Agent Orange sprayed by the United States during the Vietnam War has contaminated the country’s food chain, creating serious environmental and health problems that demand urgent international attention, a Canadian consulting firm reported Friday.
“If such data were collected in most Western jurisdictions, based on similar sampling levels, major environmental cleanup and more extensive studies would be mandated and implemented,” the report by Hatfield Consultants Ltd. said. “As Western-based scientists, we can hardly recommend less be done in Vietnam.”
Hatfield spent five years researching the effects of the deforestation chemicals sprayed on Vietnam from 1962 to 1971. Its study is considered one of the most comprehensive done on Agent Orange.
Using research that ranged from satellite imagery to soil sampling, the firm found high levels of dioxin, an Agent Orange component, in the blood of Vietnamese born after the war, indicating that contaminants are being transferred through the food chain. Dioxin is also found in high levels in fish and animal tissue.
The study made no attempt to determine the number of people affected, and its authors were cautious about the politically charged relationship between Agent Orange and birth deformities, saying epidemiological investigations are needed to establish a direct link.
Like Agent Orange itself, the report is likely to be controversial and will be used by Vietnam to make its case that the country has a serious environmental and health problem that the world has ignored for a generation.
Hanoi has long contended that the 12 million gallons of chemicals the United States dumped on South Vietnam during Operation Ranch Hand caused immense harm. The chemicals destroyed 14% of South Vietnam’s forests, according to official U.S. reports.

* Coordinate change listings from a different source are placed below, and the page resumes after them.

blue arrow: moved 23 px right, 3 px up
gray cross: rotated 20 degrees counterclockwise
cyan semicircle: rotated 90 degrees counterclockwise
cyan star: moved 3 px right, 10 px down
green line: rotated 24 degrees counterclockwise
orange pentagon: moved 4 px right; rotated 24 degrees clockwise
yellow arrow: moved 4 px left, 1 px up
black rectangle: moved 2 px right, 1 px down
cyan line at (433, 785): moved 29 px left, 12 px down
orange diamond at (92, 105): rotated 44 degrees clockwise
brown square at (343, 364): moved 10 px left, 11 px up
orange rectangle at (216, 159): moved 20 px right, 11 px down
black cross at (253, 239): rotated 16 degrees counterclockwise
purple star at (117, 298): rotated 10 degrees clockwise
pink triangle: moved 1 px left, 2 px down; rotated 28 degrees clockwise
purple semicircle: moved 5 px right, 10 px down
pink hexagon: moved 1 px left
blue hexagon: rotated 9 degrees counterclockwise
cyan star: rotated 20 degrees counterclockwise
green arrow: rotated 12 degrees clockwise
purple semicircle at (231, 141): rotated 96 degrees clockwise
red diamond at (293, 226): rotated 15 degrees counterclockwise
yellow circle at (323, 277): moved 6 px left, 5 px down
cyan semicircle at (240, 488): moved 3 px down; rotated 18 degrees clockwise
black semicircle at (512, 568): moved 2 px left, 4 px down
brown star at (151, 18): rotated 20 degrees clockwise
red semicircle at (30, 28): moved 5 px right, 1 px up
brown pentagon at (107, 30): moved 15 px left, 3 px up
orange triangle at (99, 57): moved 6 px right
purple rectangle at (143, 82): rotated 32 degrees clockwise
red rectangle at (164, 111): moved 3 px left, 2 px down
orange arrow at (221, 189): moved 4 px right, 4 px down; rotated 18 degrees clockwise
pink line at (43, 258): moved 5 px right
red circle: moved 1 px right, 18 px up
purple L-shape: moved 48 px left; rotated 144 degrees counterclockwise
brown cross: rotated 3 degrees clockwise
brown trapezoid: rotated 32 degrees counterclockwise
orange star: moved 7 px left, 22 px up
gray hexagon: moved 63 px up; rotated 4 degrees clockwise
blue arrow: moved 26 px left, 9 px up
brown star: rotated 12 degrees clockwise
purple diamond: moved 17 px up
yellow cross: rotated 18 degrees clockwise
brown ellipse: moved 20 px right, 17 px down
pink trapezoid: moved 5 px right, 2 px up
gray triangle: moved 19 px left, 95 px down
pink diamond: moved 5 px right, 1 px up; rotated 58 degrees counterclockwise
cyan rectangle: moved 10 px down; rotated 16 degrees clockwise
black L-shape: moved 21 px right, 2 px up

Vietnam has never asked for compensation but would like international help reclaiming denuded forest lands and caring for 70,000 people who it says have mental or physical disabilities because of their exposure--or that of their parents--to Agent Orange. Vietnam says half a million people have died or contracted serious illnesses over the years because of the spraying.
The U.S. has never taken a position on the effects of Agent Orange on the Vietnamese population. And no one in Washington appears eager to take on an issue from a war everyone wants to forget.
When questioned about the effects of the spraying operation, U.S. officials reply that more research is needed to prove any link to health problems.
Undeniably, though, the spraying of chemicals--which were designed to deny Communist troops camouflage, not to kill or maim--changed Vietnam’s landscape.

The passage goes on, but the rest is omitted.